The atomic operations can be complete lifesavers but they tend to be overused by people new to CUDA. It is often better to use a separate step with a parallel reduction or parallel stream compaction algorithm (see thrust::copy_if).
i've got a few questions regarding cuda's scheduling system.
A.When i use for example the foo<<<255, 255>>() function, what actually happens inside of the card? i know that each SM receives from the upper level a block to schedule, and each SM is responsible to schedule its incoming BLOCK, but which part does it? if for example i've got 8 SMs, when each of each contains 8 small CPUs, is the upper level responsible to schedule the remaining 255*255 - (8 * 8) threads?
B.What's the limit of maximum threads that one can define? i mean foo<<<X, Y>>>(); x,y =?

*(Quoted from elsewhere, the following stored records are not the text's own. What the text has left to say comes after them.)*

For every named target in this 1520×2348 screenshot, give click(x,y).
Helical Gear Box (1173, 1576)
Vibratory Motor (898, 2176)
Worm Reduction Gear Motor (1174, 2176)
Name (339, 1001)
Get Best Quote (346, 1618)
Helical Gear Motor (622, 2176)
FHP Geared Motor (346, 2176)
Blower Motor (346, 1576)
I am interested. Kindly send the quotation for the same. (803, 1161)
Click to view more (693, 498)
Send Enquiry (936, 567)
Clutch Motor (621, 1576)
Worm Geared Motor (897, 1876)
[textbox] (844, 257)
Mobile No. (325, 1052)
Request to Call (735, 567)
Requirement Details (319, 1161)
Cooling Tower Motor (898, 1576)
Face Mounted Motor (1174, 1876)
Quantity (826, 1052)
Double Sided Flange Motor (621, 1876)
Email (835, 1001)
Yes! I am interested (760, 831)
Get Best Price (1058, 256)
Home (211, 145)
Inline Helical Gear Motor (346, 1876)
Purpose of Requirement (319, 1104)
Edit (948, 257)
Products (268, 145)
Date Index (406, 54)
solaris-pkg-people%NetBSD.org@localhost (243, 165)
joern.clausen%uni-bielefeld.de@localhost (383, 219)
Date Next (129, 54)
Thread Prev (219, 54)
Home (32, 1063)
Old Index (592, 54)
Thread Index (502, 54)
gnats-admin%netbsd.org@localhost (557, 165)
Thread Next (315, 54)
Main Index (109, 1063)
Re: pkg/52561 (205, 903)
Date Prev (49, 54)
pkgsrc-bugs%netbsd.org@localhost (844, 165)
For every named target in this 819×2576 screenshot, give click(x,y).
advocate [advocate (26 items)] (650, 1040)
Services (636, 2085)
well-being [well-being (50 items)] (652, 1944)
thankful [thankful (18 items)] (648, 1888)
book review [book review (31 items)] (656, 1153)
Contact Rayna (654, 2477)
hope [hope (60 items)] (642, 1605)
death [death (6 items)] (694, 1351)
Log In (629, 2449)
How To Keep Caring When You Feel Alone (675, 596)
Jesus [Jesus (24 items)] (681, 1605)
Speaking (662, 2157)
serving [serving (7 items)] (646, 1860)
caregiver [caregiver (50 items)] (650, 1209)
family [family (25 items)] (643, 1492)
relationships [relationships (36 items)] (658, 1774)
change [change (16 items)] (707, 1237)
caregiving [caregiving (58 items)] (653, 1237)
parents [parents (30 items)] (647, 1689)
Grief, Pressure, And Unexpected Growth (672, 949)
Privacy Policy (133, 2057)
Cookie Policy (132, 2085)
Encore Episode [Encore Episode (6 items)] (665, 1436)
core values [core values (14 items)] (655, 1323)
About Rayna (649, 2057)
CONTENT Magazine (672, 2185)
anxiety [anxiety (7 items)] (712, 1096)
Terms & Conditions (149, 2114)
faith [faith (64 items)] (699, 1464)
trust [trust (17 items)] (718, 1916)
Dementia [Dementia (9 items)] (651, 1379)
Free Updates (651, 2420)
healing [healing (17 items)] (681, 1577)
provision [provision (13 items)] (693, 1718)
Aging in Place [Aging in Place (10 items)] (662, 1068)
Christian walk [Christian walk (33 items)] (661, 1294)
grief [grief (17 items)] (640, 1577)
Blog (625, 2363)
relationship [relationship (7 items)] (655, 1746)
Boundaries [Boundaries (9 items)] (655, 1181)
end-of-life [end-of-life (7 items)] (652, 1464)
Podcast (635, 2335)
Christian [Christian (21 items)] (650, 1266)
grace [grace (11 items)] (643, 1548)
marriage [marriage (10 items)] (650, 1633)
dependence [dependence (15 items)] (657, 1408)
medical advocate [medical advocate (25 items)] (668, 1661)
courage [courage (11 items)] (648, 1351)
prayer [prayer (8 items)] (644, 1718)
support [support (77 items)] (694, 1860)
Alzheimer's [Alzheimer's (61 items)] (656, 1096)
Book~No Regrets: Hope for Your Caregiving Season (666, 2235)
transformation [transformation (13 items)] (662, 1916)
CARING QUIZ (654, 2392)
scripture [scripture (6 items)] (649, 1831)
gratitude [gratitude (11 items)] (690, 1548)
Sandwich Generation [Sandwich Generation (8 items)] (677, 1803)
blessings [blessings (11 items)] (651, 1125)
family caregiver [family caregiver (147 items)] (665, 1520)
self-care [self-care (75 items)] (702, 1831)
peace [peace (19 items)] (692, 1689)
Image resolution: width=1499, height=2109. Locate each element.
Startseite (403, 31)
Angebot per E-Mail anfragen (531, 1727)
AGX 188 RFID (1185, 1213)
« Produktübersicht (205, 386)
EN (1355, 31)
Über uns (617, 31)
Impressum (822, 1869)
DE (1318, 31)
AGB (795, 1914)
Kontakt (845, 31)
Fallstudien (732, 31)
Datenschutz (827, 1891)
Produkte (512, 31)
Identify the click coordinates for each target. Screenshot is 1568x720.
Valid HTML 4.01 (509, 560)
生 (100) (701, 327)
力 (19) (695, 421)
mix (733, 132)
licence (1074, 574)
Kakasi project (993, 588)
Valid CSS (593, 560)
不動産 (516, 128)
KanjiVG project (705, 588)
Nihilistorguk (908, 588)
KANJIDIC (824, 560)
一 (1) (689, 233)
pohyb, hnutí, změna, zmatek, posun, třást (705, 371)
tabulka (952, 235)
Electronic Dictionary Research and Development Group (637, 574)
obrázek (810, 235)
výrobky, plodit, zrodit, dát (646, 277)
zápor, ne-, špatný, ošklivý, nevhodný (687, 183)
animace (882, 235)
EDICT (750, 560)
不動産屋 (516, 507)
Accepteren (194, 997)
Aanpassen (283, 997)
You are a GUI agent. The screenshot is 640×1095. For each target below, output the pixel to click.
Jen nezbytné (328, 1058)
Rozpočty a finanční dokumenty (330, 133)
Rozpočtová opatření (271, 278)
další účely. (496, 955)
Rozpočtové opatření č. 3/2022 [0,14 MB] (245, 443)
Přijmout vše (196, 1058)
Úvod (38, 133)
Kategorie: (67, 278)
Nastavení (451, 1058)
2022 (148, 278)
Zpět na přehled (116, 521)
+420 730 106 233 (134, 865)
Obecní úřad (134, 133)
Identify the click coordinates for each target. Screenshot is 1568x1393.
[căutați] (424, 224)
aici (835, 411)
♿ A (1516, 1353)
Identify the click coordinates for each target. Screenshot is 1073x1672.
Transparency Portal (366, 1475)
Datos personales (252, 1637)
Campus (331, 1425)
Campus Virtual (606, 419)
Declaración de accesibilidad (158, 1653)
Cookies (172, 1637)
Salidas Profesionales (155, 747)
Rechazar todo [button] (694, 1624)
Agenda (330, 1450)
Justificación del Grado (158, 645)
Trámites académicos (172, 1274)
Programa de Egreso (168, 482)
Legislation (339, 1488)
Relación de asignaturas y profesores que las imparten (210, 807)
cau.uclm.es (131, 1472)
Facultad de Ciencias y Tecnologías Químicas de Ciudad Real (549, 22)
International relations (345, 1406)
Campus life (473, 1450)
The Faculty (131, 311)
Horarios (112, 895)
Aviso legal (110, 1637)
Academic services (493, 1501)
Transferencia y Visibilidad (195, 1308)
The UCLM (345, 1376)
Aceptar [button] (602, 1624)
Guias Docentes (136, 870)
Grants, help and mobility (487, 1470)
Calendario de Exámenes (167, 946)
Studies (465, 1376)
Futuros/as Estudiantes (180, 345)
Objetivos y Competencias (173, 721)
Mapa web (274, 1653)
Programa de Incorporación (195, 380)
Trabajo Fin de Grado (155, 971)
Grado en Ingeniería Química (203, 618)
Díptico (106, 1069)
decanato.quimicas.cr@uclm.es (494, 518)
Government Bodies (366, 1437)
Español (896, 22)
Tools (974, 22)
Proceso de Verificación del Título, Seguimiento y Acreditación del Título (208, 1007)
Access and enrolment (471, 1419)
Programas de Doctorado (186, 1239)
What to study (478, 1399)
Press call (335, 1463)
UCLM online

C. Regarding the last example, how many threads can be inside of one block? can we say that the more blocks / threads we have, the faster the execution will be?
Thanks for your help
A. The compute work distributor will distribute a block from the grid to a SM. The SM will convert the block in warps (WARP_SIZE = 32 on all NVIDIA GPUs). Fermi 2.0 GPUs each SM has two warp schedulers which share a set of data paths. Every cycle each warp scheduler picks a warp and issues an instruction to one of data paths (please don't think of CUDA cores). On Fermi 2.1 GPUs each warp scheduler has independent data paths as well as a set of shared data paths. On 2.1 every cycle each warp scheduler will pick a warp and attempt to dual issue instructions for each warp.
The warp schedulers attempt to optimize the use of data paths. This means that it is possible that a single warp will execute multiple instructions in back to back cycle or the warp scheduler can choose to issue from a different warp every cycle.
The number of warps/threads that each SM can handle is specified in the CUDA Programming Guide v.4.2 Table F-1. This scales from 768 threads to 2048 threads (24-64 warps).
B. The maximum threads per launch is defined by the maximum GridDims * the maximum threads per block. See Table F-1 or refer to the documentation for cudaGetDeviceProperties.
C. See the same resources as (B). The optimum distribution of threads/block is defined by your algorithm partitioning and is influenced by the occupancy calculation. There are observable performance impacts based around problem set size of the warps on the SM and the amount of time blocked at instruction barriers (among other things). For starters I recommend at least 2 blocks per SM and ~50% occupancy.
B. It depends on your device. You can use the cuda function cudaGetDeviceProperties to see the specifications for your device. A common maximum number is y=1024 threads per block and x=65535 blocks per Grid dimension.
C.A common practise is to have powers of 2 (128,256,512 etc.) threads/block. Reducing large arrays is very effective that way (see Reduction). The optimum distribution of blocks and threads actually depends on your application and your hardware. I personally use 512 threads/block for large sparse linear algebra computations on a TeslaM2050 since it's the most efficient for my applications.